In the broadest perspective, adaptive optics has progressed through three phases since its introduction by Babcock in 1953 and the early field tests of the 1970’s. Initial system concepts and demonstrations were limited to correcting a single wave front propagating from (or to) a particular point-like object, using measurements of the light from the object itself as the error signal in the control loop. The requirement for a relatively bright, point-like source was a significant limitation for these early systems, and the concept of an artificially generated beacon (or “laser guide star”) was introduced in the 1980’s to greatly enlarge the fraction of the sky accessible to AO. Nearly two decades have now passed since the first successful field tests of real-time turbulence compensation using laser guide stars, and as of this writing such systems are in operation or the final stages of commissioning on four of the largest astronomical telescopes in the world. Finally, novel adaptive optics system concepts are now being developed for further performance improvements, including: (i) very high-order systems designed for use on even larger telescopes, (ii) three-dimensional atmospheric turbulence compensation using multiple wave front correctors to compensate for scintillation effects and/or enlarge the size of the corrected field-of-view; and (iii) “planet finding” systems designed to detect faint companions of nearby stars at contrast ratios of 10-6 to 10-9.

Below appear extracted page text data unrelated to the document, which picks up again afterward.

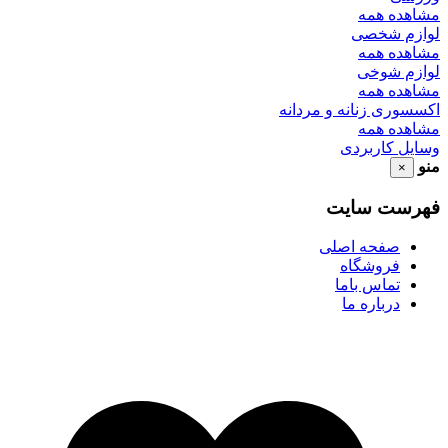
مشاهده همه
لوازم شخصی
مشاهده همه
لوازم شوخی
مشاهده همه
اکسسوری زنانه و مردانه
مشاهده همه
وسایل کاربردی
منو
×
فهرست سایت
صفحه اصلی
فروشگاه
تماس باما
درباره ما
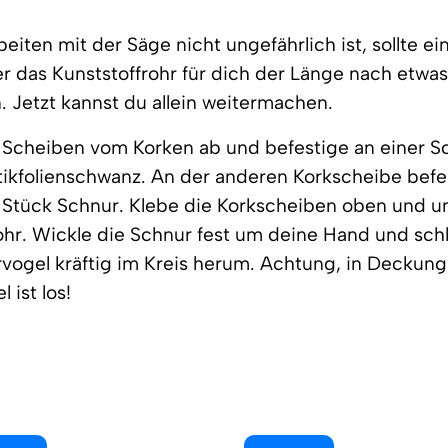
eiten mit der Säge nicht ungefährlich ist, sollte ei
 das Kunststoffrohr für dich der Länge nach etwa
 Jetzt kannst du allein weitermachen.
 Scheiben vom Korken ab und befestige an einer S
tikfolienschwanz. An der anderen Korkscheibe befe
 Stück Schnur. Klebe die Korkscheiben oben und un
ohr. Wickle die Schnur fest um deine Hand und sc
vogel kräftig im Kreis herum. Achtung, in Deckung
 ist los!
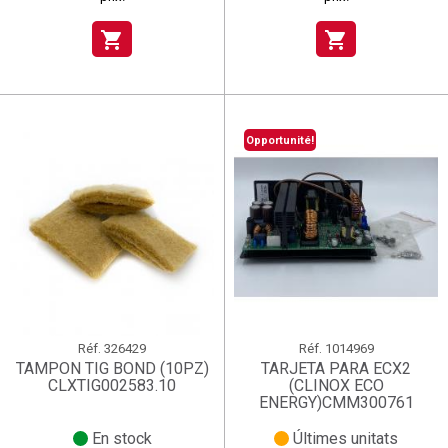
shopping_cart
shopping_cart
Opportunité!
Réf.
326429
Réf.
1014969
TAMPON TIG BOND (10PZ)
TARJETA PARA ECX2
CLXTIG002583.10
(CLINOX ECO
ENERGY)CMM300761
En stock
Últimes unitats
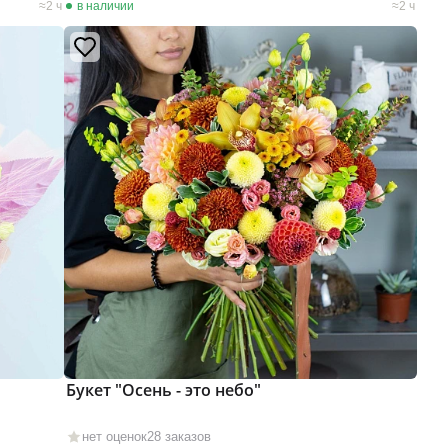
2 ч
в наличии
2 ч
Букет "Осень - это небо"
нет оценок
28 заказов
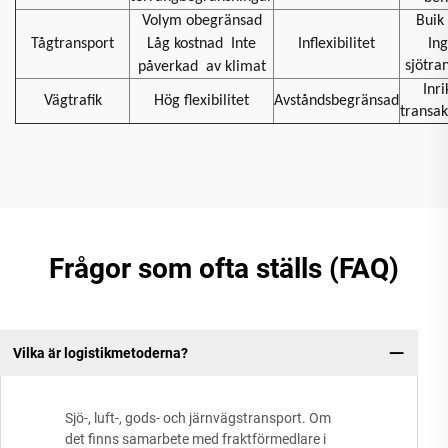
Volym obegränsad
Buik 
Tågtransport
Låg kostnad
Inte
Inflexibilitet
In
sjötra
påverkad
av klimat
Inri
Vägtrafik
Hög flexibilitet
Avståndsbegränsad
transak
Frågor som ofta ställs (FAQ)
Vilka är logistikmetoderna?
Sjö-, luft-, gods- och järnvägstransport. Om
det finns samarbete med fraktförmedlare i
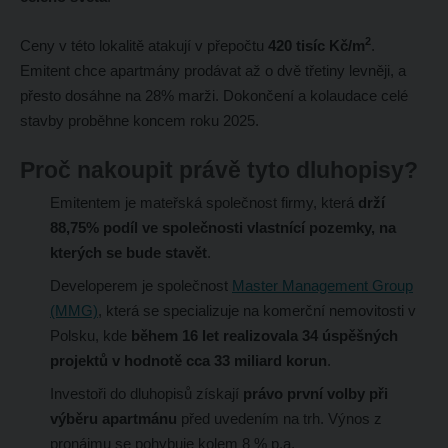
2
Ceny v této lokalitě atakují v přepočtu
420 tisíc Kč/m
.
Emitent chce apartmány prodávat až o dvě třetiny levněji, a
přesto dosáhne na 28% marži. Dokončení a kolaudace celé
stavby proběhne koncem roku 2025.
Proč nakoupit právě tyto dluhopisy?
Emitentem je mateřská společnost firmy, která
drží
88,75% podíl ve společnosti vlastnící pozemky, na
kterých se bude stavět
.
Developerem je společnost
Master Management Group
(MMG)
, která se specializuje na komerční nemovitosti v
Polsku, kde
během 16 let realizovala 34 úspěšných
projektů v hodnotě cca 33 miliard korun
.
Investoři do dluhopisů získají
právo první volby při
výběru apartmánu
před uvedením na trh. Výnos z
pronájmu se pohybuje kolem 8 % p.a.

The contents of this focus issue describe highlights of the analytical and experimental efforts now underway to address these new challenges. The control of very high order AO systems requires the rapid solution of high dimensional inverse problems, and conventional solutions involving explicit matrix multiplications must be replaced by more computationally efficient methods such as sparse matrix techniques, frequency domain algorithms, or iterative solutions such as preconditioned conjugate gradients. High contrast imaging systems required new wave front sensor designs and system architectures to minimize standard both AO system error terms, such as noise, servo lag, and fitting errors, as well as systematic implementation errors, at unprecedented levels of accuracy. All such advanced concepts must eventually be demonstrated, first in the lab and then in the field. In my opinion, the papers presented here illustrate some of the fascination of these problems, the sophisticated tools now used to address them, and the strong prospects of important progress in the coming years.

The next OSA special topical meeting on adaptive optics is now scheduled for June 18th-20th in Vancouver, Canada. This next conference is likely to witness significant progress on all of these topics, as well as entirely new concepts only vaguely defined at the time of the last meeting in Charlotte.